From that we can deduce that log (x^2-5x+16) has to be <1 so that 1 - log (x^2-5x+16) >0

5. mathmath333

ok

6. anonymous

But at the same time, for log (x^2-5x+16) to exist, (x^2-5x+16) also has to be >0.

7. Michele_Laino

we have this condition, for the existence of the outer logarithm: $\Large \begin{gathered} 1 - {\log _{10}}\left( {{x^2} - 5x + 16} \right) > 0 \hfill \\ \hfill \\ {\log _{10}}\left[ {\frac{{10}}{{{x^2} - 5x + 16}}} \right] > 0 \hfill \\ \hfill \\ \frac{{10}}{{{x^2} - 5x + 16}} > 1 \hfill \\ \end{gathered}$

8. Michele_Laino

furthermore we have the subsequent condition for the existence of the inner logarithm: $\Large {x^2} - 5x + 16 > 0$

9. Michele_Laino

then the domain of our function is given by the solution of this system: $\Large \left\{ \begin{gathered} \frac{{10}}{{{x^2} - 5x + 16}} > 1 \hfill \\ \hfill \\ {x^2} - 5x + 16 > 0 \hfill \\ \end{gathered} \right.$

10. anonymous

It sounds a little wrapped up but it will make sense along the way. Let's work this one step at a time. For log (x^2-5x+16) to exist, (x^2-5x+16) also has to be >0. We solve the quadratic we find that (x^2-5x+16) has complex roots and that means that (x^2-5x+16) is always positive so we need not worry about it! Now, for that whole thing to exist, we've concluded that 1 - log (x^2-5x+16) >0 We "flip" the log over a little and we have that 1 > log (x^2-5x+16) Express 1 as log (10) ( log(10) is 1 ) and you have log (10) > log (x^2-5x+16) Which equates to 10 > (x^2-5x+16) Or 0 > (x^2-5x+6) We solve this new quadratic and we have that (x^2-5x+6)=(x-2)*(x-3). What that means is that (x^2-5x+6) will look something like this: |dw:1435346669499:dw|

11. anonymous

And to my guess, the quadratic itself will look something like this |dw:1435347000458:dw|

12. anonymous

Therefore, for 0>x^2-5x+6, the quadratic must be negative and that only happens for x between (-3,-2).

13. mathmath333

is the answer $$-3<x<-2$$ or $$2<x<3$$

14. anonymous

. . .

15. anonymous

-3<x<-2

16. anonymous

Yeah, it's the same thing really, solve either one of them and you'll get there.

17. mathmath333

$$\Large \left\{ \begin{gathered} \frac{{10}}{{{x^2} - 5x + 16}} > 1 \hfill \\ \hfill \\ {x^2} - 5x + 16 > 0 \hfill \\ \end{gathered} \right.$$ by evaluating this i got $$2<x<3$$

18. Michele_Laino

hint: this inequality: $\large \Large \frac{{10}}{{{x^2} - 5x + 16}} > 1$ is equivalent to these systems: $\left\{ \begin{gathered} 10 > {x^2} - 5x + 16 \hfill \\ \hfill \\ {x^2} - 5x + 16 > 0 \hfill \\ \end{gathered} \right.\quad \cup \quad \left\{ {\begin{array}{*{20}{c}} \begin{gathered} 10 < {x^2} - 5x + 16 \hfill \\ \hfill \\ \end{gathered} \\ {{x^2} - 5x + 16 < 0} \end{array}} \right.$

19. anonymous

Simply taking one example from your answer.
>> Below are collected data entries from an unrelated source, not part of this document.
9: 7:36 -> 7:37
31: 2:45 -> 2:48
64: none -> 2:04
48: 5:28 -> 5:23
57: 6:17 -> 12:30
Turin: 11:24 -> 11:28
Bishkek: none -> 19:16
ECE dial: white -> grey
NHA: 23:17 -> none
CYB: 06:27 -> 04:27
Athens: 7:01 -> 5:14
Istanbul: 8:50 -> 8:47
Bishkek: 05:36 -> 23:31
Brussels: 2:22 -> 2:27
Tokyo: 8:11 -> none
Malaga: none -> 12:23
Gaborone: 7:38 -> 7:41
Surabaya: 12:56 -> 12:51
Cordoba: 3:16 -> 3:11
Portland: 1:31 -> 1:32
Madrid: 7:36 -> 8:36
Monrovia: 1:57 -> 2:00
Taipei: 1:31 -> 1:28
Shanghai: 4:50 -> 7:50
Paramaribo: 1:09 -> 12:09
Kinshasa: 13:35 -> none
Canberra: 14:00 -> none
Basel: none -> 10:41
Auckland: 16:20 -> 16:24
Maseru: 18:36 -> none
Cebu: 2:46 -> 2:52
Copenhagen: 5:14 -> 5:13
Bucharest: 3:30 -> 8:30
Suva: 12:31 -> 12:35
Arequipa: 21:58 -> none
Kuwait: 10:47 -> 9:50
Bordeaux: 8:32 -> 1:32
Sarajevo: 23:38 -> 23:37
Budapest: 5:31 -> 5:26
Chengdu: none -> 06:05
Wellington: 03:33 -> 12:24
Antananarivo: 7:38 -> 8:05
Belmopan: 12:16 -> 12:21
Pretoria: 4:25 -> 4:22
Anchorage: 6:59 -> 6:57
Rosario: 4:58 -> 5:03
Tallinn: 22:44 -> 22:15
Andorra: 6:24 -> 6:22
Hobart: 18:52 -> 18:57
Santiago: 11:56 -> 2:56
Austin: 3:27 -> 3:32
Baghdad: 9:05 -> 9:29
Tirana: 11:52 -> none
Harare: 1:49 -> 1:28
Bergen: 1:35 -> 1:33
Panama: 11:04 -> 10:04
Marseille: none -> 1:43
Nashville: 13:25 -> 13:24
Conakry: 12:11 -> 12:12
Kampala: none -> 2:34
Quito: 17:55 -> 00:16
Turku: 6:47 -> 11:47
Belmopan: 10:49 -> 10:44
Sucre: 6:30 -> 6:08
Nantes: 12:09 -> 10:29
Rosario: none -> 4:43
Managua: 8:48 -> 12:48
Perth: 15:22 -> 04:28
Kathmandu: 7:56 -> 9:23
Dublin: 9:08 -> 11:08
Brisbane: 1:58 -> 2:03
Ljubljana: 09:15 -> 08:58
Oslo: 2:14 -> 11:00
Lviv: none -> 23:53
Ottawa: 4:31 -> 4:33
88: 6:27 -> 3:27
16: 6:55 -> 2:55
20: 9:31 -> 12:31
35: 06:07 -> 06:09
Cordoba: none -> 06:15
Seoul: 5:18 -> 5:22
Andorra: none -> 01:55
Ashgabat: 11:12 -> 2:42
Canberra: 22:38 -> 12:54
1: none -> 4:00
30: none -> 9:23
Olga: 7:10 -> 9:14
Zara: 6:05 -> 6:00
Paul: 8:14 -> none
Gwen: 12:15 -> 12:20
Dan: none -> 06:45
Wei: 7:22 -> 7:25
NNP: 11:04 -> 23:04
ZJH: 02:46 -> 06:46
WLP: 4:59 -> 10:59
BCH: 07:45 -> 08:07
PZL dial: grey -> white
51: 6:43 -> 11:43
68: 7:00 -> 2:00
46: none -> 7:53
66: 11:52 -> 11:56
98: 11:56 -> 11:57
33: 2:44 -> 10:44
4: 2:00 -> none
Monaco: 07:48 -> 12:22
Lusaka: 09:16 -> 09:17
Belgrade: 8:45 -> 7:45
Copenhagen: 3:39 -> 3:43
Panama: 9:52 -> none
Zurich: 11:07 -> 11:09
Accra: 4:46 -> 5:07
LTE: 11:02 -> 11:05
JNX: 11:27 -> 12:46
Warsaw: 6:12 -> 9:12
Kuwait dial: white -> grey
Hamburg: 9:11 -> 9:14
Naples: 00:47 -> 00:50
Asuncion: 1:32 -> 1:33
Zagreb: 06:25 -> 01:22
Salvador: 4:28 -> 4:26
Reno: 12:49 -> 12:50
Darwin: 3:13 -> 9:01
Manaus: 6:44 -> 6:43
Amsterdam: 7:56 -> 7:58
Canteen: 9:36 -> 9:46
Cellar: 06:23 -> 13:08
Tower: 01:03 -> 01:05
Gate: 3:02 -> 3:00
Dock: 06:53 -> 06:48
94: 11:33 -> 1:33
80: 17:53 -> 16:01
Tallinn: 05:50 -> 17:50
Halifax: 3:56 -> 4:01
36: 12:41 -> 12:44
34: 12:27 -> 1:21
If 2<x<3, take for x=2.5 x^2-5x+16=6.25-12.5+16=9.75 10/9.75 is not greater than 1. Which means your evaluation is wrong.

20. mathmath333
21. mathmath333

r u sure that $$10/9.75$$ is not greater than $$1$$

22. anonymous

Oh wait, damn.

23. anonymous

Ahahah.

24. anonymous

Yeah, it's 2<x<3. flutter, where did I go wrong ?

25. anonymous

Big medal for whoever finds the point at which I went wrong with my asumptions.

26. anonymous

Oh, got it.

27. mathmath333

everything is correct except u graphed wrong

28. anonymous

The roots of the quadratic were 2 and 3 not -2 and -3.

29. anonymous

Big blunder on my side, I apologize.